Joint genotype calling across multiple samples using GATK CombineGVCFs and GenotypeGVCFs. Essential for cohort studies, population genetics, and leveraging VQSR. Use when performing joint genotyping across multiple samples.
Reference examples tested with: GATK 4.5+, bcftools 1.19+
Before using code patterns, verify installed versions match.

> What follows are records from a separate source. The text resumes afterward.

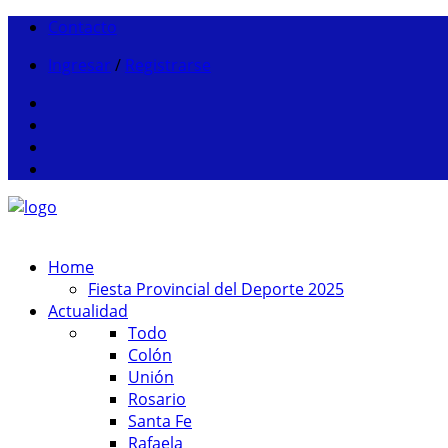
Contacto
Ingresar
/
Registrarse
Home
Fiesta Provincial del Deporte 2025
Actualidad
Todo
Colón
Unión
Rosario
Santa Fe
Rafaela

If versions differ:
<tool> --version then <tool> --help to confirm flagsIf code throws ImportError, AttributeError, or TypeError, introspect the installed package and adapt the example to match the actual API rather than retrying.
"Joint genotype my cohort samples" → Combine per-sample gVCFs into a single cohort callset with consistent genotyping across all sites, enabling VQSR and population-level analysis.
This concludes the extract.